Trained in Charm (Charisma): This skill applies whenever you would befriend, seduce, or otherwise charm another person.

(As noted above, this would be a Charisma check with a +2 bonus).


From this column by Robert Schwalb:
  • Where skills can improve your chances for success in specific situations, traits are minor benefits that usually interact with specific tasks. A trait doesn’t grant you a bonus. It just lets you do something or speaks to your character’s place in the world. Here are two example traits:
    • Extra Language: You are fluent in a language of your choice.
    • Workshop: You own a workshop somewhere in the world. Work with your DM to determine the best possible location for this shop. You have everything you need to produce the items you have learned to craft.
  • "As for feats, we want them to have a significant impact on how your character plays. We also want feats to allow some complexity customization. If you want to play a simple, streamlined character, we want to provide plenty of simple, streamlined feats for you to use. If you want a complex character, take complex feats. Either way, we want you to feel like taking a feat really affects the way your character plays." - Rodney Thompson.
  • [NEW 15 MAY] "...we want themes to be things that transcend class ... there are a lot of exciting possibilities in the strange combinations ... . Tying feats to specific class features limits those possibilities, which is something we want to avoid. Plus, we'd like to make it so that players don't feel like they have to chase certain feats to be able to fulfill the promise of their classes."
  • Equipment - making it a bit more important.
  • Moving from gold to silver standard.
    • "Gold is the new platinum, and electrum is back. Electrum was explicitly found. EL-ECT-RUM." [source]
  • Mundane wand is 100gp, like fighter's scale armor.
  • Weapons defined by categories not specific names. You're good with all axes, swords, bows, for example. Fighter doesn't find a cool axe but can't use it because he didn't choose to be an axe guy - you're good at all weapons.
  • Accuracy and damage changes by weapon. Also damage types (slashing/piercing, etc.).

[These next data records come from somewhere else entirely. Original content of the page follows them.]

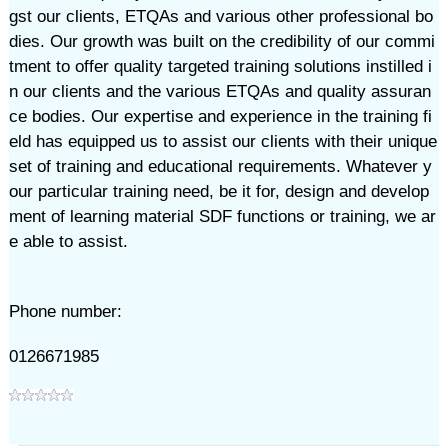
gst our clients, ETQAs and various other professional bo
dies. Our growth was built on the credibility of our commi
tment to offer quality targeted training solutions instilled i
n our clients and the various ETQAs and quality assuran
ce bodies. Our expertise and experience in the training fi
eld has equipped us to assist our clients with their unique
set of training and educational requirements. Whatever y
our particular training need, be it for, design and develop
ment of learning material SDF functions or training, we ar
e able to assist. ​
Phone number:
0126671985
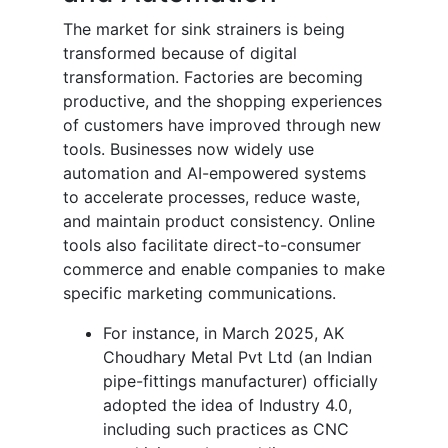
The
market
for
sink strainers is being
transformed because of digital
transformation. Factories are becoming
productive, and the shopping experiences
of customers have improved through new
tools. Businesses now widely use
automation and AI-empowered systems
to accelerate processes, reduce waste,
and maintain product consistency. Online
tools also facilitate direct-to-consumer
commerce and enable companies to make
specific marketing communications.
For instance, in March 2025, AK
Choudhary Metal Pvt Ltd (an Indian
pipe-fittings manufacturer) officially
adopted the idea of Industry 4.0,
including such practices as CNC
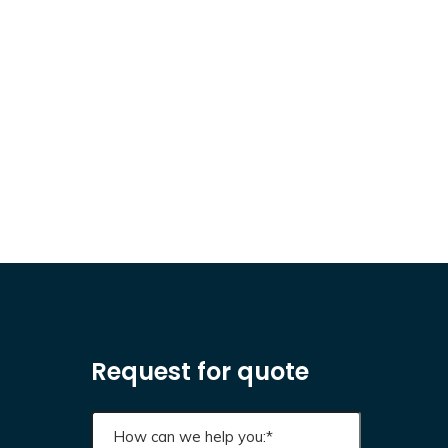
Request for quote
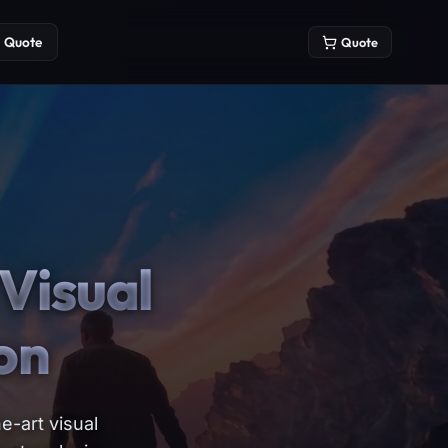
Quote
Quote
Visual
on
e-art visual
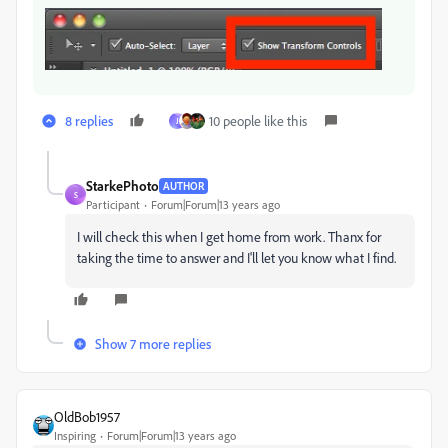
8 replies
10 people like this
J
StarkePhoto
AUTHOR
S
Participant
Forum|Forum|13 years ago
I will check this when I get home from work. Thanx for
taking the time to answer and I'll let you know what I find.
Show 7 more replies
OldBob1957
Inspiring
Forum|Forum|13 years ago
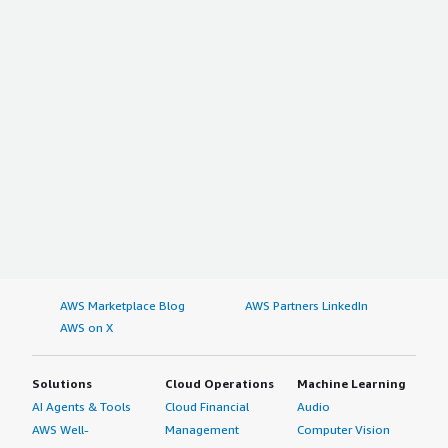
AWS Marketplace Blog
AWS Partners LinkedIn
AWS on X
Solutions
Cloud Operations
Machine Learning
AI Agents & Tools
Cloud Financial
Audio
AWS Well-
Management
Computer Vision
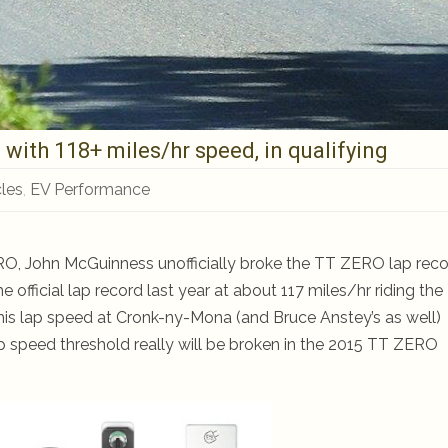
ith 118+ miles/hr speed, in qualifying
les
,
EV Performance
ZERO, John McGuinness unofficially broke the TT ZERO lap rec
 official lap record last year at about 117 miles/hr riding the
is lap speed at Cronk-ny-Mona (and Bruce Anstey’s as well)
lap speed threshold really will be broken in the 2015 TT ZERO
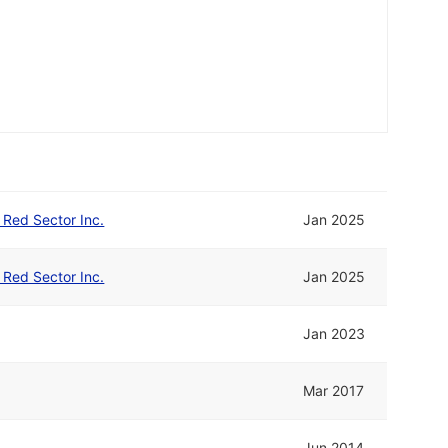
d Red Sector Inc.
Jan 2025
d Red Sector Inc.
Jan 2025
Jan 2023
Mar 2017
Jun 2014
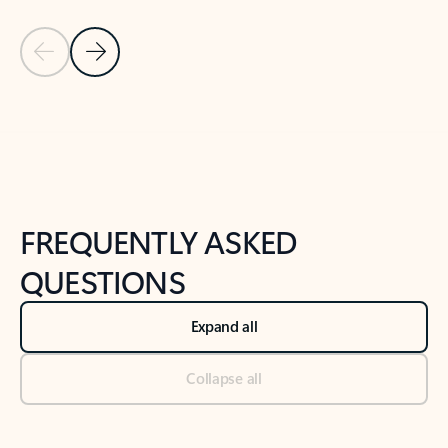
Previous Slide
Next Slide
Back to tabs
Back to NEWS AND TIPS-What's new tab section
FREQUENTLY ASKED
QUESTIONS
Expand all
Collapse all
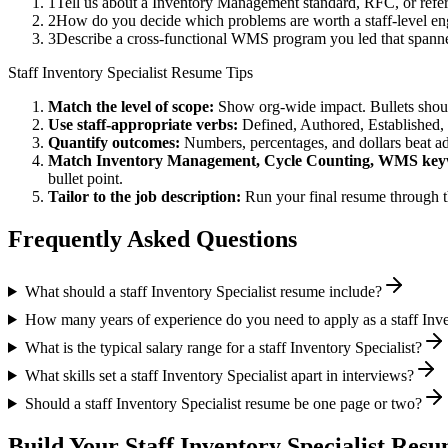
1
Tell us about a Inventory Management standard, RFC, or refer
2
How do you decide which problems are worth a staff-level eng
3
Describe a cross-functional WMS program you led that span
Staff
Inventory Specialist
Resume Tips
Match the level of scope:
Show org-wide impact. Bullets should
Use
staff
-appropriate verbs:
Defined, Authored, Established,
Quantify outcomes:
Numbers, percentages, and dollars beat ad
Match
Inventory Management, Cycle Counting, WMS
key
bullet point.
Tailor to the job description:
Run your final resume through t
Frequently Asked Questions
What should a staff Inventory Specialist resume include?
How many years of experience do you need to apply as a staff Inve
What is the typical salary range for a staff Inventory Specialist?
What skills set a staff Inventory Specialist apart in interviews?
Should a staff Inventory Specialist resume be one page or two?
Build Your
Staff
Inventory Specialist
Resum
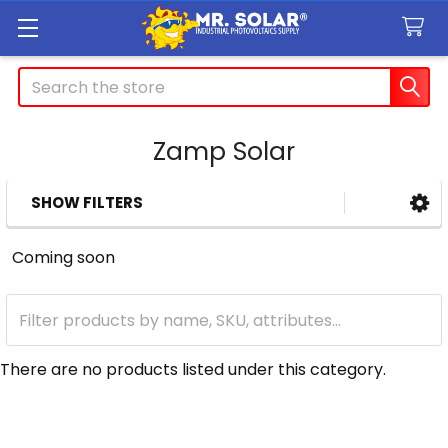
Search
Zamp Solar
SHOW FILTERS
Sidebar
Coming soon
There are no products listed under this category.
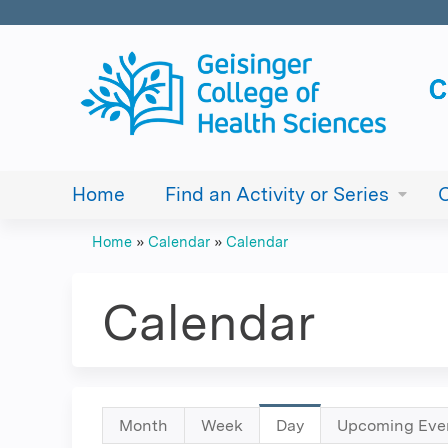
Home
Find an Activity or Series
Home
»
Calendar
»
Calendar
You
are
Calendar
here
Primary
Month
Week
Day
(active
Upcoming Eve
tab)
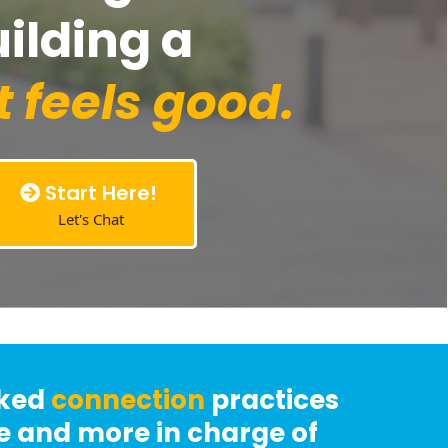
uilding a
t feels good.
Start Here!
Let's Chat
cked
connection
practices
ve and more in charge of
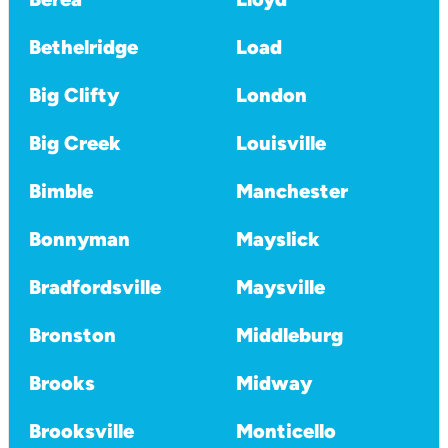
Bethelridge
Load
Big Clifty
London
Big Creek
Louisville
Bimble
Manchester
Bonnyman
Mayslick
Bradfordsville
Maysville
Bronston
Middleburg
Brooks
Midway
Brooksville
Monticello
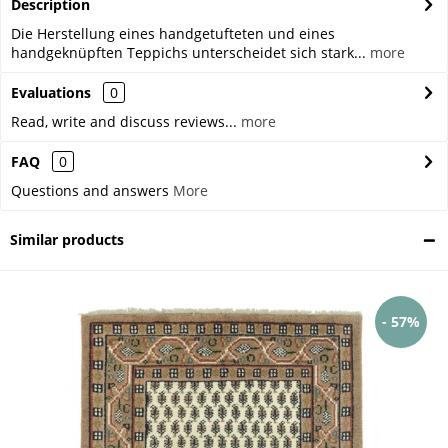
Description
Die Herstellung eines handgetufteten und eines
handgeknüpften Teppichs unterscheidet sich stark...
more
Evaluations
0
Read, write and discuss reviews...
more
FAQ
0
Questions and answers
More
Similar products
- 57%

  • "There have been many times since the inception of 4E where we'd wished we had some kind of damage type for physical damage, a point that was driven home especially well when we did the design and development of the Gamma World game, which does have a physical damage type. I think the step that previous editions could have taken, but didn't, is to treat slashing, bludgeoning, and piercing damage types just like acid, cold, fire, etc. damage. That way, weapon users get a few more interesting choices in the weapons they wield, just like spellcasters have when making spell selection" - Rodney Thompson.
  • Weapon specialization benefits - some are like at-will attacks.

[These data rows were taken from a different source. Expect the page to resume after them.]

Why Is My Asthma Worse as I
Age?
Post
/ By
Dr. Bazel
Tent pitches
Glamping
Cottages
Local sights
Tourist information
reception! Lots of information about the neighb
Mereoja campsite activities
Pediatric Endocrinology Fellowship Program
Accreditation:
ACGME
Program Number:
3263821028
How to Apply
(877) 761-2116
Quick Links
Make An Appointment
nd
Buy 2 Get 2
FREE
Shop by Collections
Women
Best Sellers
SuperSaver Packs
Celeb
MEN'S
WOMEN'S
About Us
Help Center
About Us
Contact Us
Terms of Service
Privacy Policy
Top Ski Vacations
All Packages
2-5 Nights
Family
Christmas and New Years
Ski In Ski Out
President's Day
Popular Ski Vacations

  • "Weapons were mostly similar, but proficiency bonuses seem back. We didn't really get to look at a list or anything. Simple/Martial split, light weapons were mentioned. I'm thinking a 3e/4e hybrid for weapons. Never saw any reach weapons... damage types did seem back but I can't be sure." [source]

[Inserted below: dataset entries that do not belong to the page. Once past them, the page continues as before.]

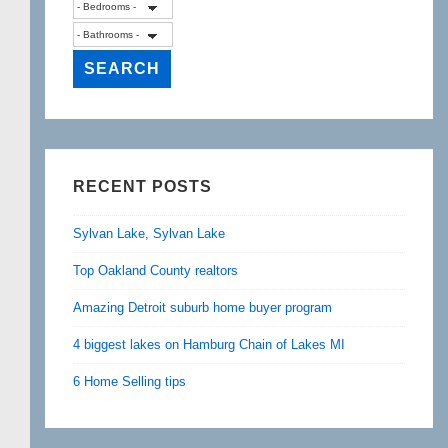
RECENT POSTS
Sylvan Lake, Sylvan Lake
Top Oakland County realtors
Amazing Detroit suburb home buyer program
4 biggest lakes on Hamburg Chain of Lakes MI
6 Home Selling tips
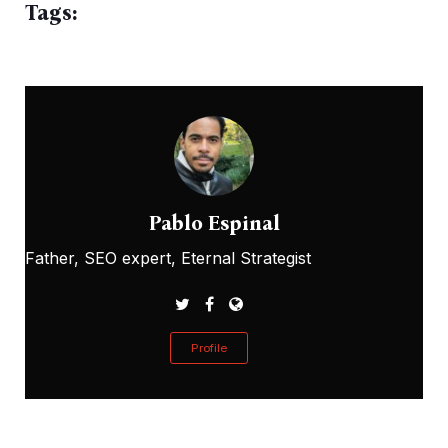
Tags:
Pablo Espinal
Father, SEO expert, Eternal Strategist
Profile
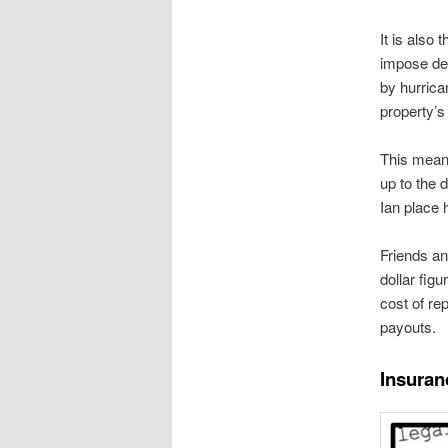
It is also
impose de
by hurrica
property’s
This means
up to the 
Ian place 
Friends an
dollar fig
cost of re
payouts.
Insuran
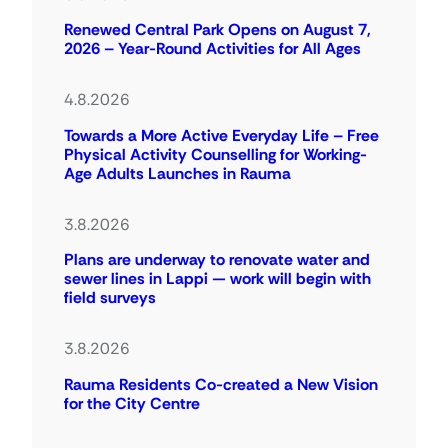
Renewed Central Park Opens on August 7,
2026 – Year-Round Activities for All Ages
4.8.2026
Towards a More Active Everyday Life – Free
Physical Activity Counselling for Working-
Age Adults Launches in Rauma
3.8.2026
Plans are underway to renovate water and
sewer lines in Lappi — work will begin with
field surveys
3.8.2026
Rauma Residents Co-created a New Vision
for the City Centre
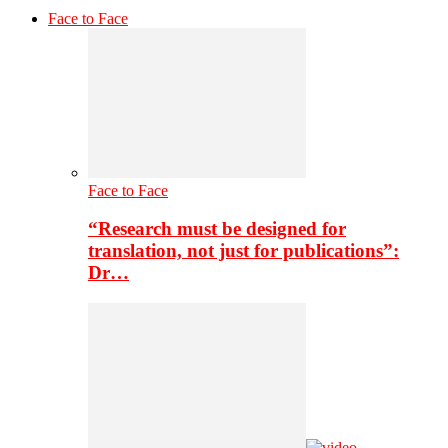
Face to Face
Face to Face
“Research must be designed for
translation, not just for publications”:
Dr…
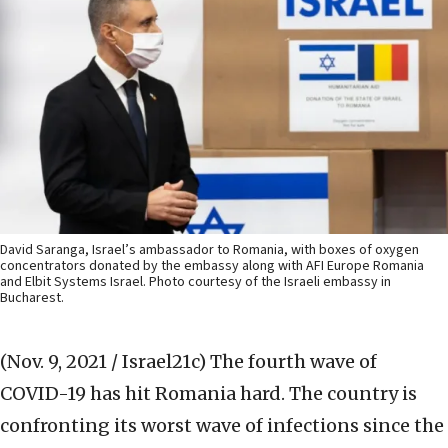
David Saranga, Israel’s ambassador to Romania, with boxes of oxygen
concentrators donated by the embassy along with AFI Europe Romania
and Elbit Systems Israel. Photo courtesy of the Israeli embassy in
Bucharest.
(Nov. 9, 2021 / Israel21c)
The fourth wave of
COVID-19 has hit Romania hard. The country is
confronting its worst wave of infections since the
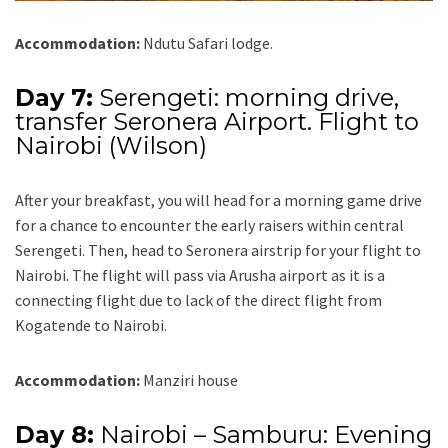
Accommodation:
Ndutu Safari lodge.
Day 7:
Serengeti: morning drive,
transfer Seronera Airport. Flight to
Nairobi (Wilson)
After your breakfast, you will head for a morning game drive
for a chance to encounter the early raisers within central
Serengeti. Then, head to Seronera airstrip for your flight to
Nairobi. The flight will pass via Arusha airport as it is a
connecting flight due to lack of the direct flight from
Kogatende to Nairobi.
Accommodation:
Manziri house
Day 8:
Nairobi – Samburu: Evening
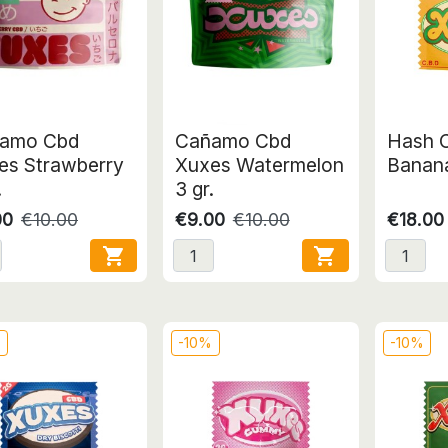
amo Cbd
Cañamo Cbd
Hash 
es Strawberry
Xuxes Watermelon
Banana
.
3 gr.
00
€10.00
€9.00
€10.00
€18.00


%
-10%
-10%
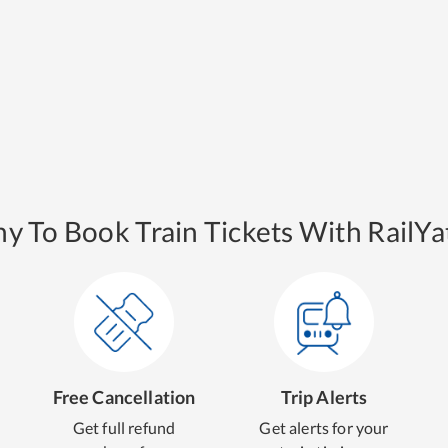
y To Book Train Tickets With RailYat
Free Cancellation
Trip Alerts
Get full refund
Get alerts for your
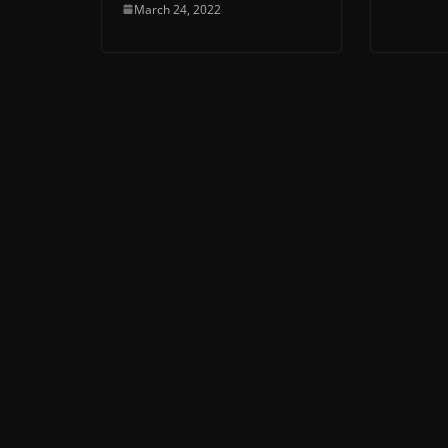
March 24, 2022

  • "One area where we might make some tweaks is trying to level the playing field on a lot of common weapons, because for many players, a weapon is an aesthetic choice, and it's kind of a drag to pick a weapon for aesthetic reasons only to find out your character is somehow hampered because you didn't make another, less aesthetically pleasing choice. Also, yes, right now we're looking at typing weapon damage, just like we do with spell damage. So, a mace might do 1d8 bludgeoning damage, for example." - Rodney Thompson
  • Crafting: "The goal is to make sure the rules for crafting things are present, and that you can opt into being a craftsman if you want as a player, but that doing so doesn't consume a significant portion of the resources you need for adventuring. We've tinkered with putting it in themes, for example, as a benefit that you just get." - Rodney Thompson
  • Combat: Gridded combat in core rulebook. but as an optional module.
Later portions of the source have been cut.